Researchers looked at a third large galaxy, Centaurus A — about 13 million light-years away — and found the smaller satellite galaxies that orbit it do so in an orderly, synchronous way. These smaller satellites, which are found around most large galaxies, were seen following the same pattern of movement, and their rotation was largely confined to a plane that was perpendicular to Centaurus A.
Similar behavior had also been observed from most of the satellite galaxies that orbit the Milky Way and Andromeda (they are both spiral galaxies, while Centaurus A shows traits of both spiral and elliptical galaxies but is usually classified as elliptical). About 50 satellite galaxies have been identified around our home galaxy and over 25 around Andromeda, which lies about 2.5 million light-years away. And most Milky Way satellites and over half the Andromeda satellites move in similar orbits in disc-planes around the galaxies. In the case of Centaurus A, 14 of the 16 known satellites exhibited the orderly, coordinated movement.

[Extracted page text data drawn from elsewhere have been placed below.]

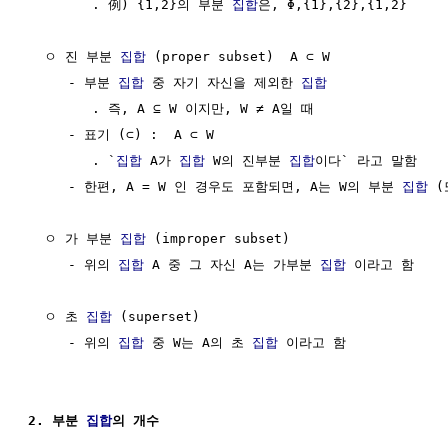
        . 例) {1,2}의 부분 
집합
은, Φ,{1},{2},{1,2}

  ㅇ 진 부분 
집합
 (proper subset)  A ⊂ W

     - 부분 
집합
 중 자기 자신을 제외한 
집합
        . 즉, A ⊆ W 이지만, W ≠ A일 때

     - 표기 (⊂) :  A ⊂ W

        . `
집합
 A가 
집합
 W의 진부분 
집합
이다` 라고 말함

     - 한편, A = W 인 경우도 포함되면, A는 W의 부분 
집합
 
  ㅇ 가 부분 
집합
 (improper subset)

     - 위의 
집합
 A 중 그 자신 A는 가부분 
집합
 이라고 함

  ㅇ 초 
집합
 (superset)

     - 위의 
집합
 중 W는 A의 초 
집합
 이라고 함

2. 부분 
집합
의 개수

This flies in the face of the standard cosmological model, which predicts less than 1 percent of all satellite galaxies should show this synchronous behavior, the rest moving in random orbits and directions, due to the effects of factors such as the presence of dark matter.
“Coherent movement seems to be a universal phenomenon that demands new explanations,” Oliver Müller from University of Basel, who was lead author of a new study on the subject, said in a statement Thursday. “The astronomical observations challenge the simulations. The possibility of coincidence can be ruled out, as this result — already seen in the Milky Way and the Andromeda galaxy — has now been detected a third time, in Centaurus A,” he added.
Marcel Pawlowski, a coauthor on the paper, from University of California, Irvine, spoke of the relevance of the study in another statement: “The significance of this finding is that it calls into question the validity of certain cosmological models and simulations as explanations for the distribution of host and satellite galaxies in the universe.”
To explain their observations, the researchers theorized most large galaxies in the universe likely had some sort of close interaction with another galaxy, like a merger, at least once in their lifetimes. This interaction could have birthed the orbiting satellite galaxies, and in this scenario, these smaller galaxies would also lack dark matter, which could explain their observations.
The study, titled “A whirling plane of satellite galaxies around Centaurus A challenges cold dark matter cosmology,” appeared online in the journal Science on Friday. Other coauthors included Helmut Jerjen from Australian National University and Federico Lelli from European Southern Observatory.